Problem description → Every line of the data should be written out exactly, with the pictures left out.

=======

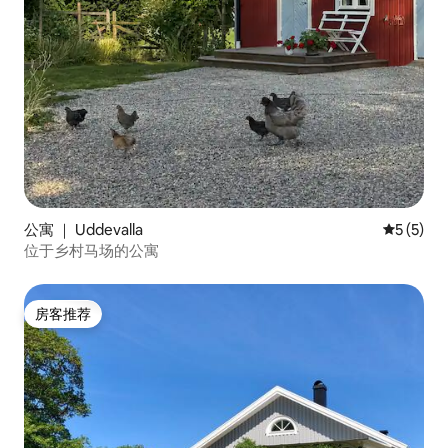
公寓 ｜ Uddevalla
平均评分 
5 (5)
位于乡村马场的公寓
房客推荐
房客推荐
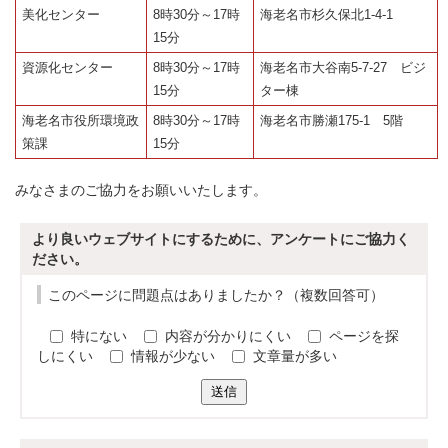
美化センター
8時30分～17時
海老名市杉久保北1-4-1
15分
資源化センター
8時30分～17時
海老名市大谷南5-7-27 ビジ
15分
ター棟
海老名市役所環境政
8時30分～17時
海老名市勝瀬175-1 5階
策課
15分
みなさまのご協力をお願いいたします。
より良いウェブサイトにするために、アンケートにご協力く
ださい。
このページに問題点はありましたか？（複数回答可）
特にない
内容が分かりにくい
ページを探
しにくい
情報が少ない
文章量が多い
送信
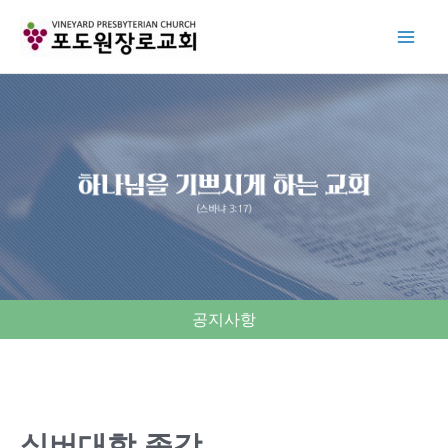
Skip
to
content
공지사항
실버대학 종강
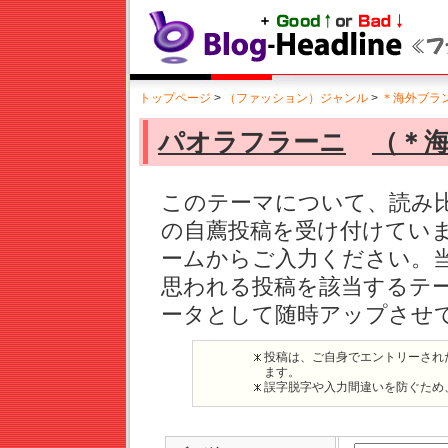
トップページ
>
（ファッション）ジャンル
>
＊海外ブラ
パオラフラーニ
（＊
このテーマについて、読み
の自薦投稿を受け付けてい
ームからご入力ください。
思われる投稿を該当するテ
ータとして随時アップさせ
投稿は、ご自身でエントリーされ
ます。
誤字脱字や入力間違いを防ぐため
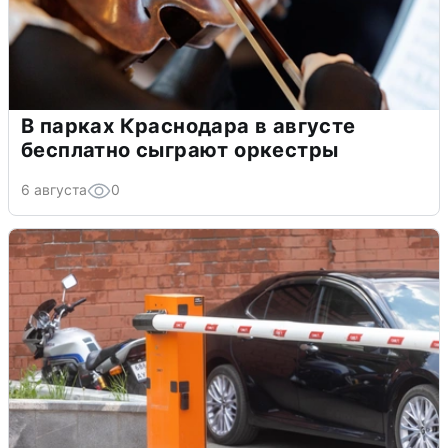
В парках Краснодара в августе
бесплатно сыграют оркестры
6 августа
0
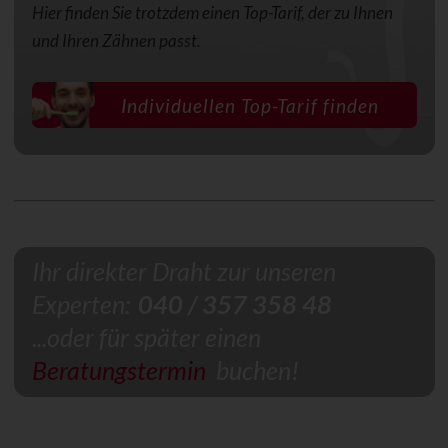
Hier finden Sie trotzdem einen Top-Tarif, der zu Ihnen
und Ihren Zähnen passt.
Individuellen Top-Tarif finden
Ihr direkter Draht zur unseren
Experten:
040 / 357 358 48
...oder für später einen
Beratungstermin
buchen!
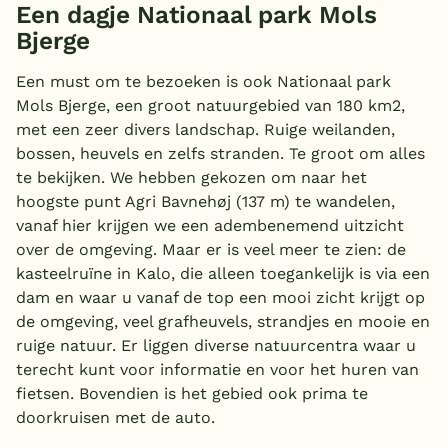
Een dagje Nationaal park Mols
Bjerge
Een must om te bezoeken is ook Nationaal park
Mols Bjerge, een groot natuurgebied van 180 km2,
met een zeer divers landschap. Ruige weilanden,
bossen, heuvels en zelfs stranden. Te groot om alles
te bekijken. We hebben gekozen om naar het
hoogste punt Agri Bavnehøj (137 m) te wandelen,
vanaf hier krijgen we een adembenemend uitzicht
over de omgeving. Maar er is veel meer te zien: de
kasteelruïne in Kalo, die alleen toegankelijk is via een
dam en waar u vanaf de top een mooi zicht krijgt op
de omgeving, veel grafheuvels, strandjes en mooie en
ruige natuur. Er liggen diverse natuurcentra waar u
terecht kunt voor informatie en voor het huren van
fietsen. Bovendien is het gebied ook prima te
doorkruisen met de auto.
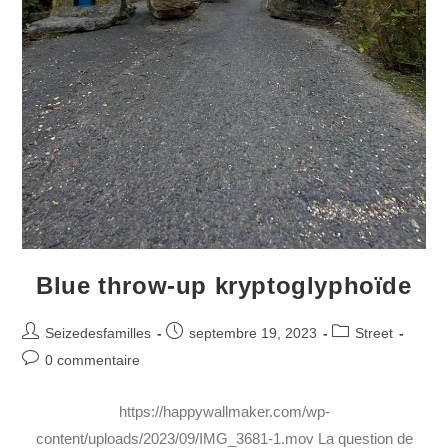
Blue throw-up kryptoglyphoïde
Seizedesfamilles
septembre 19, 2023
Street
0 commentaire
https://happywallmaker.com/wp-
content/uploads/2023/09/IMG_3681-1.mov La question de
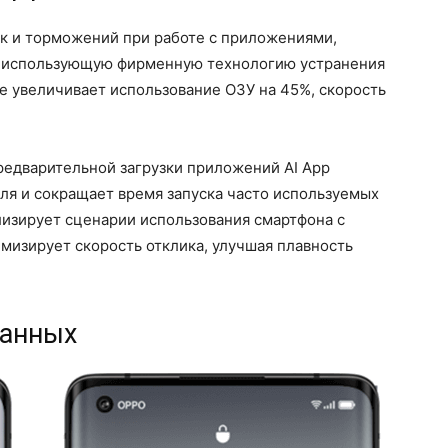
к и торможений при работе с приложениями,
.0, использующую фирменную технологию устранения
ие увеличивает использование ОЗУ на 45%, скорость
редварительной загрузки приложений AI App
еля и сокращает время запуска часто используемых
изирует сценарии использования смартфона с
мизирует скорость отклика, улучшая плавность
данных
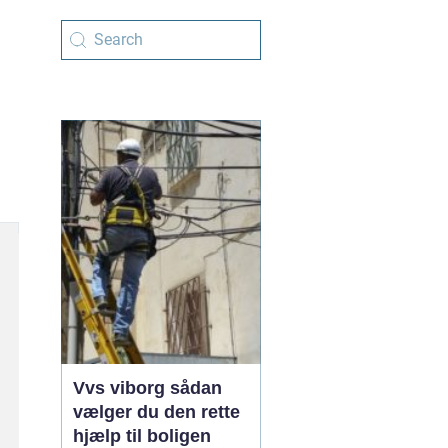
Vvs viborg sådan
vælger du den rette
hjælp til boligen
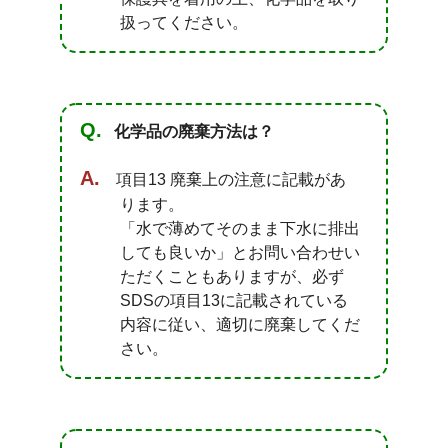
扱ってください。
化学品の廃棄方法は？
項目13 廃棄上の注意に記載があ
ります。
「水で薄めてそのまま下水に排出
しても良いか」とお問い合わせい
ただくこともありますが、必ず
SDSの項目13に記載されている
内容に従い、適切に廃棄してくだ
さい。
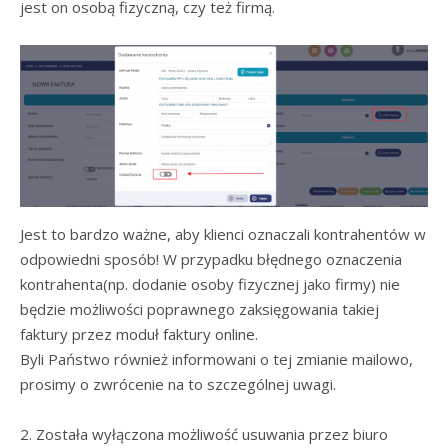
jest on osobą fizyczną, czy też firmą.
Jest to bardzo ważne, aby klienci oznaczali kontrahentów w
odpowiedni sposób! W przypadku błędnego oznaczenia
kontrahenta(np. dodanie osoby fizycznej jako firmy) nie
będzie możliwości poprawnego zaksięgowania takiej
faktury przez moduł faktury online.
Byli Państwo również informowani o tej zmianie mailowo,
prosimy o zwrócenie na to szczególnej uwagi.
2. Została wyłączona możliwość usuwania przez biuro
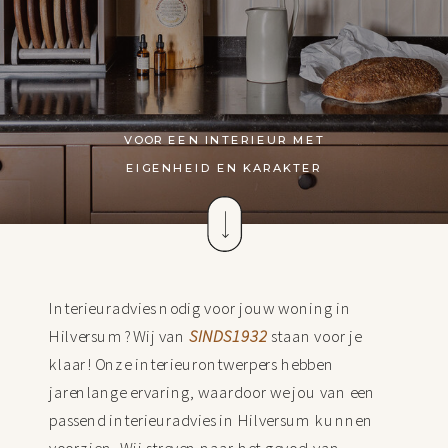
VOOR EEN INTERIEUR MET
EIGENHEID EN KARAKTER
Interieuradvies nodig voor jouw woning in
Hilversum? Wij van
SINDS1932
staan voor je
klaar! Onze interieurontwerpers hebben
jarenlange ervaring, waardoor we jou van een
passend interieuradvies in Hilversum kunnen
voorzien. Wij streven naar het gevoel van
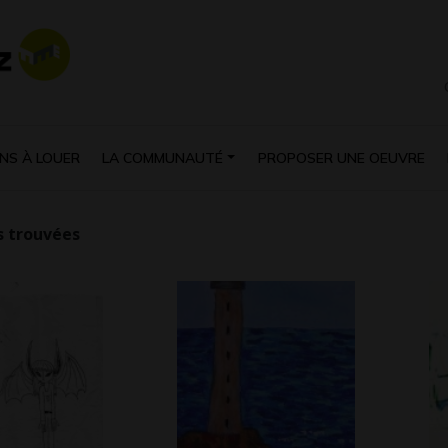
NS À LOUER
LA COMMUNAUTÉ
PROPOSER UNE OEUVRE
 trouvées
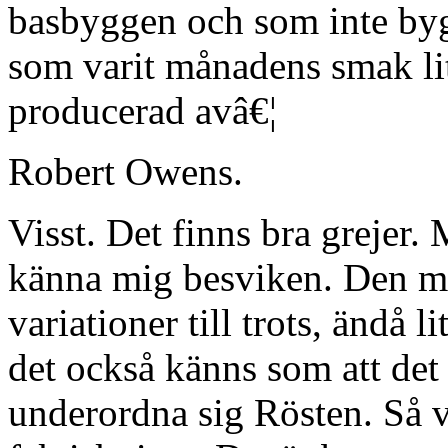
basbyggen och som inte byg
som varit månadens smak lit
producerad avâ€¦
Robert Owens.
Visst. Det finns bra grejer. 
känna mig besviken. Den mi
variationer till trots, ändå 
det också känns som att det 
underordna sig Rösten. Så v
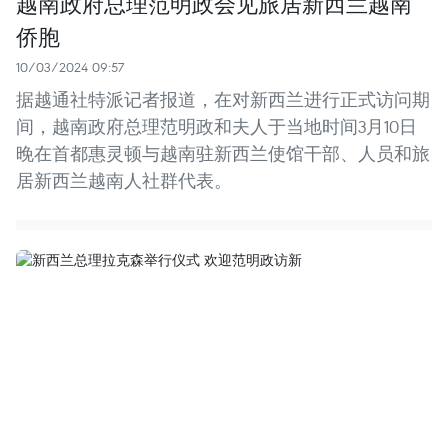
越南政府总理范明政会见旅居新西兰越南
侨胞
10/03/2024 09:57
据越通社特派记者报道，在对新西兰进行正式访问期
间，越南政府总理范明政和夫人于当地时间3月10日
晚在首都惠灵顿与越南驻新西兰使馆干部、人员和旅
居新西兰越南人社群代表。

=======

Solution →
公寓 ｜ Uddevalla
平均评分 
5 (5)
位于乡村马场的公寓
房客推荐
房客推荐
美化センター
8時30分～17時
海老名市杉久保北1-4-1
15分
資源化センター
8時30分～17時
海老名市大谷南5-7-27 ビジ
15分
ター棟
海老名市役所環境政
8時30分～17時
海老名市勝瀬175-1 5階
策課
15分
みなさまのご協力をお願いいたします。
より良いウェブサイトにするために、アンケートにご協力く
ださい。
このページに問題点はありましたか？（複数回答可）
特にない
内容が分かりにくい
ページを探
しにくい
情報が少ない
文章量が多い
送信
Skip
to
content
공지사항
실버대학 종강
トップページ
>
（ファッション）ジャンル
>
＊海外ブラ
パオラフラーニ
（＊
このテーマについて、読み
の自薦投稿を受け付けてい
ームからご入力ください。
思われる投稿を該当するテ
ータとして随時アップさせ
投稿は、ご自身でエントリーされ
ます。
誤字脱字や入力間違いを防ぐため
В парках Краснодара в августе
бесплатно сыграют оркестры
6 августа
0
Hier finden Sie trotzdem einen Top-Tarif, der zu Ihnen
und Ihren Zähnen passt.
Individuellen Top-Tarif finden
Ihr direkter Draht zur unseren
Experten:
040 / 357 358 48
...oder für später einen
Beratungstermin
buchen!
Een dagje Nationaal park Mols
Bjerge
Een must om te bezoeken is ook Nationaal park
Mols Bjerge, een groot natuurgebied van 180 km2,
met een zeer divers landschap. Ruige weilanden,
bossen, heuvels en zelfs stranden. Te groot om alles
te bekijken. We hebben gekozen om naar het
hoogste punt Agri Bavnehøj (137 m) te wandelen,
vanaf hier krijgen we een adembenemend uitzicht
over de omgeving. Maar er is veel meer te zien: de
kasteelruïne in Kalo, die alleen toegankelijk is via een
dam en waar u vanaf de top een mooi zicht krijgt op
de omgeving, veel grafheuvels, strandjes en mooie en
ruige natuur. Er liggen diverse natuurcentra waar u
terecht kunt voor informatie en voor het huren van
fietsen. Bovendien is het gebied ook prima te
doorkruisen met de auto.
Blue throw-up kryptoglyphoïde
Seizedesfamilles
septembre 19, 2023
Street
0 commentaire
https://happywallmaker.com/wp-
content/uploads/2023/09/IMG_3681-1.mov La question de
к и торможений при работе с приложениями,
.0, использующую фирменную технологию устранения
ие увеличивает использование ОЗУ на 45%, скорость
редварительной загрузки приложений AI App
еля и сокращает время запуска часто используемых
изирует сценарии использования смартфона с
мизирует скорость отклика, улучшая плавность
данных
Vvs viborg sådan
vælger du den rette
hjælp til boligen
扱ってください。
化学品の廃棄方法は？
項目13 廃棄上の注意に記載があ
ります。
「水で薄めてそのまま下水に排出
しても良いか」とお問い合わせい
ただくこともありますが、必ず
SDSの項目13に記載されている
内容に従い、適切に廃棄してくだ
さい。
jest on osobą fizyczną, czy też firmą.
Jest to bardzo ważne, aby klienci oznaczali kontrahentów w
odpowiedni sposób! W przypadku błędnego oznaczenia
kontrahenta(np. dodanie osoby fizycznej jako firmy) nie
będzie możliwości poprawnego zaksięgowania takiej
faktury przez moduł faktury online.
Byli Państwo również informowani o tej zmianie mailowo,
prosimy o zwrócenie na to szczególnej uwagi.
2. Została wyłączona możliwość usuwania przez biuro
VOOR EEN INTERIEUR MET
EIGENHEID EN KARAKTER
Interieuradvies nodig voor jouw woning in
Hilversum? Wij van
SINDS1932
staan voor je
klaar! Onze interieurontwerpers hebben
jarenlange ervaring, waardoor we jou van een
passend interieuradvies in Hilversum kunnen
voorzien. Wij streven naar het gevoel van
NS À LOUER
LA COMMUNAUTÉ
PROPOSER UNE OEUVRE
 trouvées
basbyggen och som inte byg
som varit månadens smak lit
producerad avâ€¦
Robert Owens.
Visst. Det finns bra grejer. 
känna mig besviken. Den mi
variationer till trots, ändå 
det också känns som att det 
underordna sig Rösten. Så v
越南政府总理范明政会见旅居新西兰越南
侨胞
10/03/2024 09:57
据越通社特派记者报道，在对新西兰进行正式访问期
间，越南政府总理范明政和夫人于当地时间3月10日
晚在首都惠灵顿与越南驻新西兰使馆干部、人员和旅
居新西兰越南人社群代表。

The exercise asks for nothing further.